Announcing Vigilance: An Extensible Dead Man's Switch System

September 17, 2013

Introducing Vigilance

Vigilance is a dead man’s switch system written in Haskell. The idea is that you register periodical tasks that you’ve configured elsewhere such as:

  • Backups
  • Periodical billing
  • Scripts that you run periodically

You tell vigilance an upper bound of how often the task should run via a config file. You tell vigilance how to contact you if this doesn’t happen (currently HTTP POST and emails). The task can check in to vigilance with either the vigilance executable or via a REST API. If it doesn’t, check in, you will be notified and vigilance will hold off on other notifications until your task is back online, checking in again.

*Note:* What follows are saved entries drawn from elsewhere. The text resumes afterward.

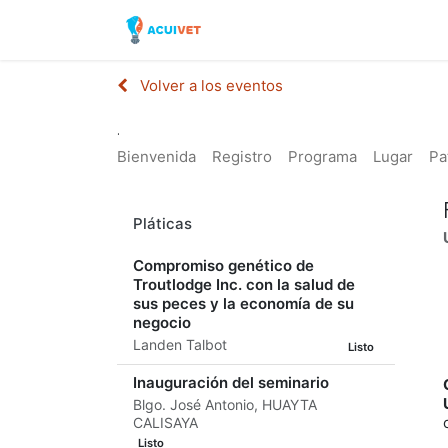
Inicio
Tienda
Laborator
Volver a los eventos
.
Bienvenida
Registro
Programa
Lugar
Pa
Pláticas
Compromiso genético de
Troutlodge Inc. con la salud de
sus peces y la economía de su
negocio
Landen Talbot
Listo
Inauguración del seminario
Blgo. José Antonio, HUAYTA
CALISAYA
Listo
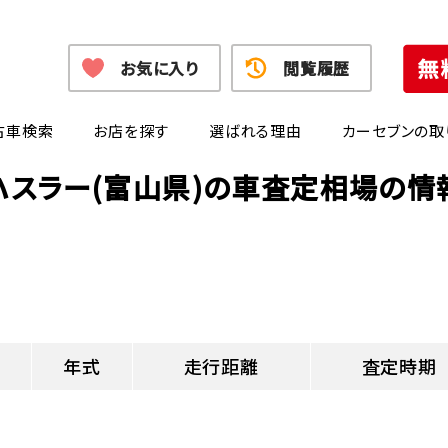
お気に入り
閲覧履歴
古車検索
お店を探す
選ばれる理由
カーセブンの取
ハスラー(富山県)の車査定相場の情
年式
走行距離
査定時期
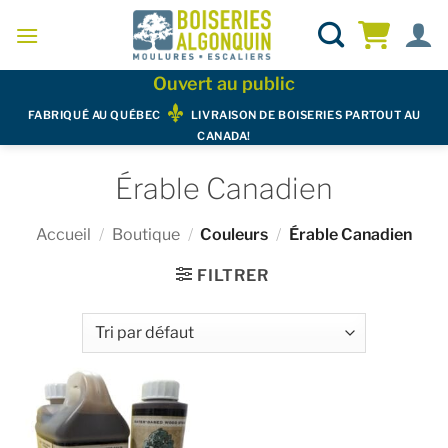
Skip
to
content
Ouvert au public
FABRIQUÉ AU QUÉBEC
LIVRAISON DE BOISERIES PARTOUT AU
CANADA!
Érable Canadien
Accueil
/
Boutique
/
Couleurs
/
Érable Canadien
FILTRER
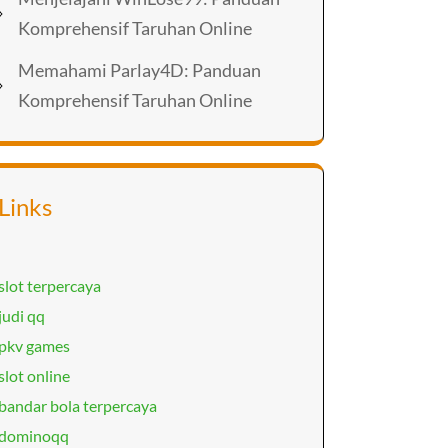
Komprehensif Taruhan Online
Memahami Parlay4D: Panduan
Komprehensif Taruhan Online
Links
slot terpercaya
judi qq
pkv games
slot online
bandar bola terpercaya
dominoqq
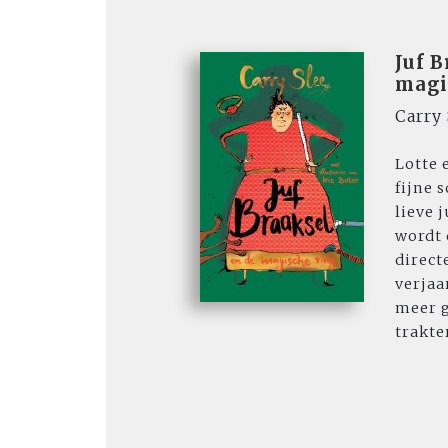
Juf B
magi
Carry 
Lotte 
fijne 
lieve j
wordt 
direct
verjaa
meer g
trakter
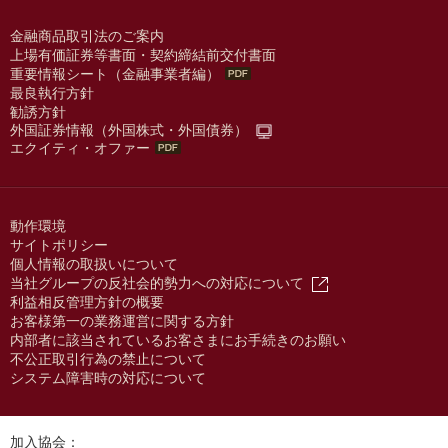
金融商品取引法のご案内
上場有価証券等書面・契約締結前交付書面
重要情報シート（金融事業者編）
最良執行方針
勧誘方針
外国証券情報（外国株式・外国債券）
エクイティ・オファー
動作環境
サイトポリシー
個人情報の取扱いについて
当社グループの反社会的勢力への対応について
利益相反管理方針の概要
お客様第一の業務運営に関する方針
内部者に該当されているお客さまにお手続きのお願い
不公正取引行為の禁止について
システム障害時の対応について
加入協会：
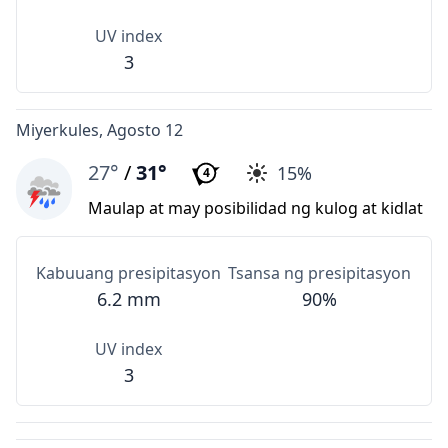
UV index
3
Miyerkules, Agosto 12
27°
/
31°
15%
4
Maulap at may posibilidad ng kulog at kidlat
Kabuuang presipitasyon
Tsansa ng presipitasyon
6.2 mm
90%
UV index
3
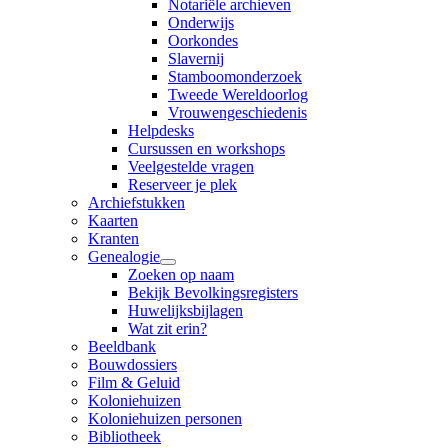
Notariële archieven
Onderwijs
Oorkondes
Slavernij
Stamboomonderzoek
Tweede Wereldoorlog
Vrouwengeschiedenis
Helpdesks
Cursussen en workshops
Veelgestelde vragen
Reserveer je plek
Archiefstukken
Kaarten
Kranten
Genealogie
Zoeken op naam
Bekijk Bevolkingsregisters
Huwelijksbijlagen
Wat zit erin?
Beeldbank
Bouwdossiers
Film & Geluid
Koloniehuizen
Koloniehuizen personen
Bibliotheek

I created vigilance after a couple of incidents in which I discovered that backups on my production systems or my development box had not been running. I wanted a way to set a failsafe so that I could at least be alerted when something like this happens.

Check it out on github for the full documentation. Download vigilance via cabal install vigilance or via hackage.

Example

Say I have daily backups that run on my server. I want to be notified if the server goes more than 36 hours without completing a backup.

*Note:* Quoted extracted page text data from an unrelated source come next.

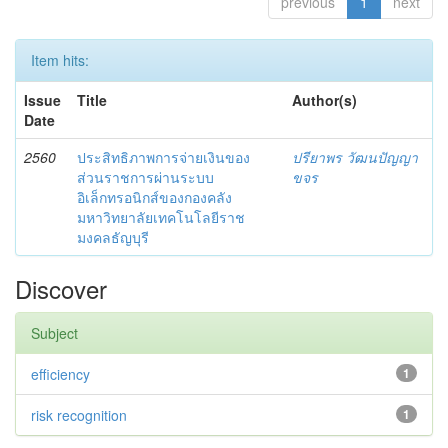
previous
1
next
Item hits:
Issue
Title
Author(s)
Date
2560
ประสิทธิภาพการจ่ายเงินของ
ปรียาพร วัฒนปัญญา
ส่วนราชการผ่านระบบ
ขจร
อิเล็กทรอนิกส์ของกองคลัง
มหาวิทยาลัยเทคโนโลยีราช
มงคลธัญบุรี
Discover
Subject
efficiency
1
risk recognition
1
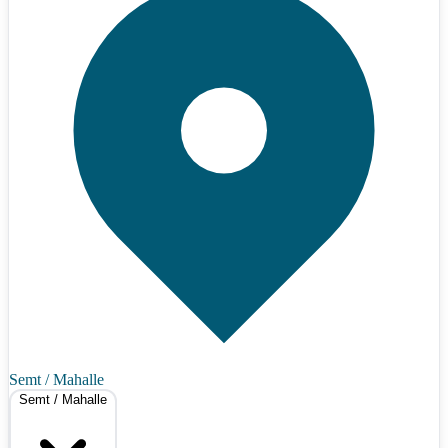
Semt / Mahalle
Semt / Mahalle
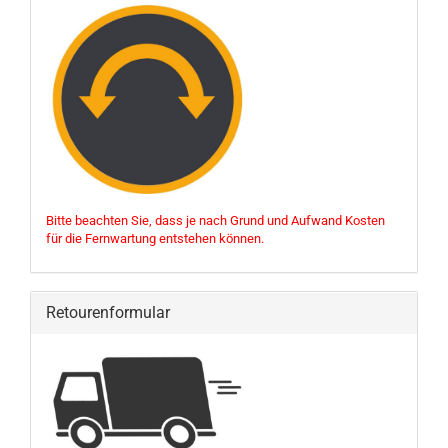
Bitte beachten Sie, dass je nach Grund und Aufwand Kosten
für die Fernwartung entstehen können.
Retourenformular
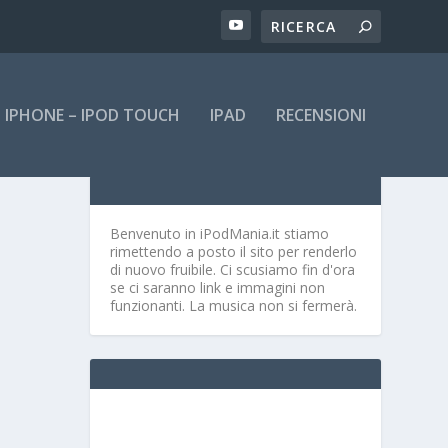
IPHONE – IPOD TOUCH
IPAD
RECENSIONI
Benvenuto in iPodMania.it
stiamo
rimettendo a posto il sito per renderlo
di nuovo fruibile. Ci scusiamo fin d'ora
se ci saranno link e immagini non
funzionanti. La musica non si fermerà.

First, I install vigilance from cabal:

cabal update && cabal install vigilance

This provides 2 executables, vigilance and vigilance-server. You can configure the build ot not include the server on client boxes for a faster install with fewer dependencies. vigilance-server will handle the state of your watches, notifications, etc. vigilance is what you will use to manage your watches and do check-ins.

Let’s write a config file to ~/.vigilance/server.conf (the default location):

# ~/.vigilance/server.conf
vigilance {
  port = 9999
  watches {
    backups {
      interval = [36, "hours"]
      notifications = [
        ["email", "me@example.com"],
        ["email", "joe@example.com"],
        ["http", "http://example.com/in-case-of-emergency"]
      ]
    }
  }
}

Vigilance tries its best to have reasonable defaults for its configuration. All state data and logs will be stored in a .vigilance directory in your user’s home directory. Fire up your server by running:

vigilance-server

Since we’re using a non-standard port for our client, let’s write a config at ~/.vigilance/client.conf

vigilance {
  host = "localhost"
  port = 9999
}

Your crontab would look something like this:

@daily run_backups.sh && vigilance checkin backups.

If run_backups.sh blows up, 2 emails will be fired off and an HTTP post of the failure will be posted to your callback URL.

Adding or removing watches is as simple as editing the server.conf file and sending a HUP signal to the vigilance-server process:

kill -HUP pid_of_vigilance_server

If you have any ideas on more notifiers you’d like to see added, please file an issue on the github issue tracker.